> [YOUR ASSIGNMENT]:
In the entries below, the word "Testat" appears on some lines. Copy each of those lines.

START MATERIAL TO PROCESS

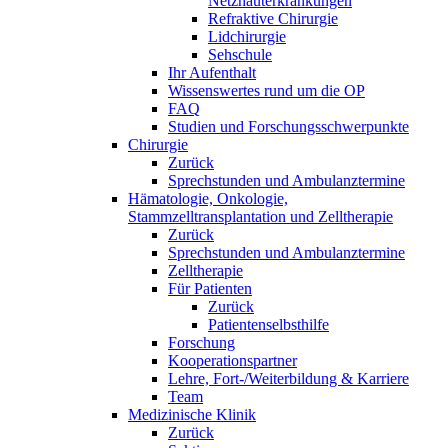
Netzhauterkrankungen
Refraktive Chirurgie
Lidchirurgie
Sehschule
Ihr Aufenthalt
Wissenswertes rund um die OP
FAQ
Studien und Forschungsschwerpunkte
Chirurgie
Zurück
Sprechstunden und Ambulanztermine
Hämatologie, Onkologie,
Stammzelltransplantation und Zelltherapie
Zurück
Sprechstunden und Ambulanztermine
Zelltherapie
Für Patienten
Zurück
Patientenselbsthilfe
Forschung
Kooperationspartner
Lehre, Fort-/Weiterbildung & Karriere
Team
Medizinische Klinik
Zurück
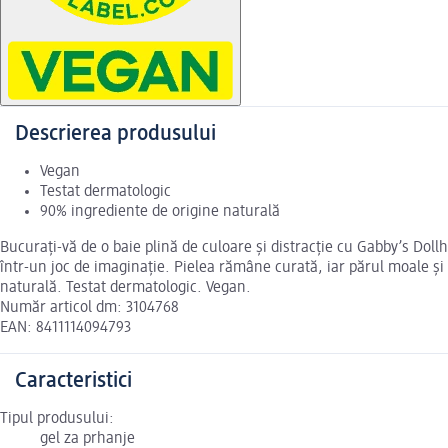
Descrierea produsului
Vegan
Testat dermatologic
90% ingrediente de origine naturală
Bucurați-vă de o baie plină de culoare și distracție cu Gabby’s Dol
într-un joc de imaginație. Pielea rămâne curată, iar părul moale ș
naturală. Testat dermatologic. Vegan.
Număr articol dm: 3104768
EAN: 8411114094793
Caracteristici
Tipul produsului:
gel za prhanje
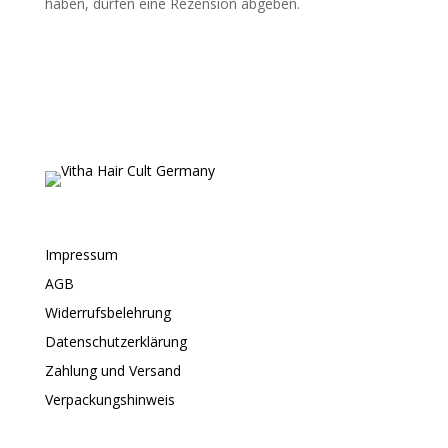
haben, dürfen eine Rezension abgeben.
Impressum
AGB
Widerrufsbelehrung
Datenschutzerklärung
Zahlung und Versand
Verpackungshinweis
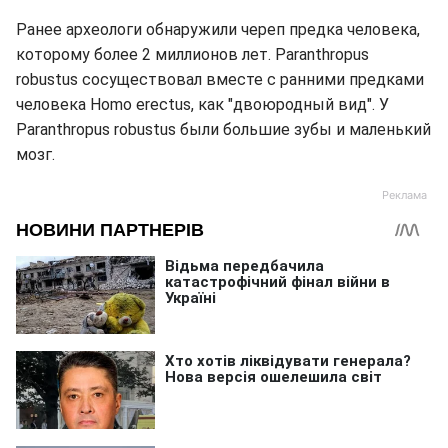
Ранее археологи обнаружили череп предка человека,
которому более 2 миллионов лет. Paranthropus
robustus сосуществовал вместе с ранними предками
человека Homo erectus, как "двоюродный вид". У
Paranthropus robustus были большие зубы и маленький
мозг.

END MATERIAL TO PROCESS
START MATERIAL TO PROCESS

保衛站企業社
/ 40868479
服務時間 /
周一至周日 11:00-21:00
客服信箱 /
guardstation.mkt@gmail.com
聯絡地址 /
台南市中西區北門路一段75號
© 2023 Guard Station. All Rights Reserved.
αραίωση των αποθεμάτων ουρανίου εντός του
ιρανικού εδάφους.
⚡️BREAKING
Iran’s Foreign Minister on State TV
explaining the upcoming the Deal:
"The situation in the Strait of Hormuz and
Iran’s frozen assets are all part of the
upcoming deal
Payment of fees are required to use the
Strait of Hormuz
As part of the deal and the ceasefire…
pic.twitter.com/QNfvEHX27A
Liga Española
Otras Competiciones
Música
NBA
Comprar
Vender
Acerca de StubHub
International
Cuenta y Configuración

END MATERIAL TO PROCESS

> [SOLUTION FOR THIS EXERCISE]:
Testat dermatologic
naturală. Testat dermatologic. Vegan.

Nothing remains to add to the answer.